[What is needed]:
Starting at the top of the entries below, write out each line up to and including the one containing "استفاده از صفت‌های". Leave the pictures out.

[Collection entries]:
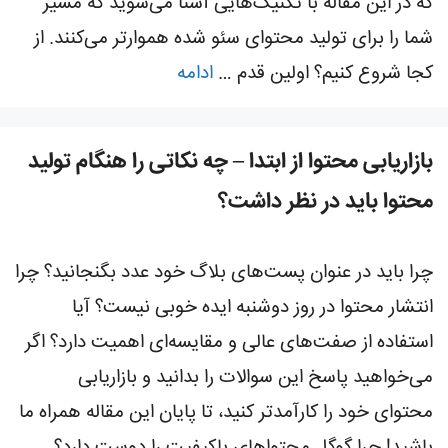
که در این مقاله با تکنیک‌هایی آشنا می‌شوید که مسیر
شما را برای تولید محتوای سئو شده هموارتر می‌کنند. از
کجا شروع کنیم؟ اولین قدم …
ادامه
بازاریابی محتوا از ابتدا – چه نکاتی را هنگام تولید
محتوا باید در نظر داشت؟
چرا باید در عنوان پست‌های بلاگ خود عدد بگنجانید؟ چرا
انتشار محتوا در روز دوشنبه ایده خوبی نیست؟ آیا
استفاده از صفت‌های عالی و مقایسه‌ای اهمیت دارد؟ اگر
می‌خواهید پاسخ این سوالات را بدانید و بازاریابی
محتوای خود را کارآمدتر کنید، تا پایان این مقاله همراه ما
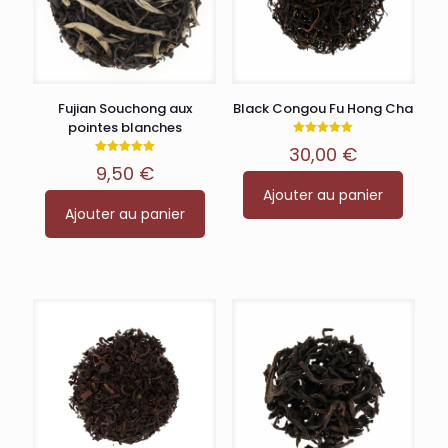
Fujian Souchong aux
Black Congou Fu Hong Cha
pointes blanches
Note
30,00
€
5.00
Note
sur 5
9,50
€
5.00
sur 5
Ajouter au panier
Ajouter au panier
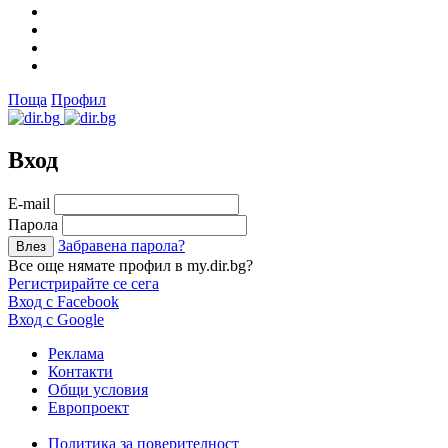
Поща
Профил
Вход
Е-mail
Парола
Забравена парола?
Все още нямате профил в my.dir.bg?
Регистрирайте се сега
Вход с Facebook
Вход с Google
Реклама
Контакти
Общи условия
Европроект
Политика за поверителност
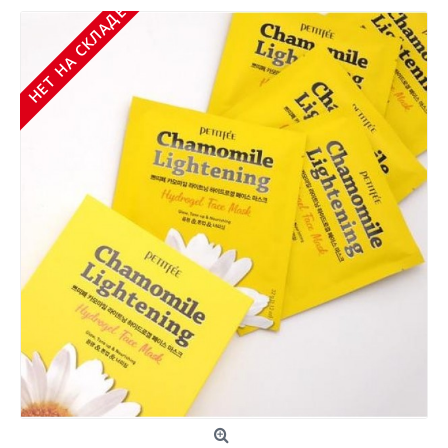
НЕТ НА СКЛАДЕ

[Your solution]:
که در این مقاله با تکنیک‌هایی آشنا می‌شوید که مسیر
شما را برای تولید محتوای سئو شده هموارتر می‌کنند. از
کجا شروع کنیم؟ اولین قدم …
ادامه
بازاریابی محتوا از ابتدا – چه نکاتی را هنگام تولید
محتوا باید در نظر داشت؟
چرا باید در عنوان پست‌های بلاگ خود عدد بگنجانید؟ چرا
انتشار محتوا در روز دوشنبه ایده خوبی نیست؟ آیا
استفاده از صفت‌های عالی و مقایسه‌ای اهمیت دارد؟ اگر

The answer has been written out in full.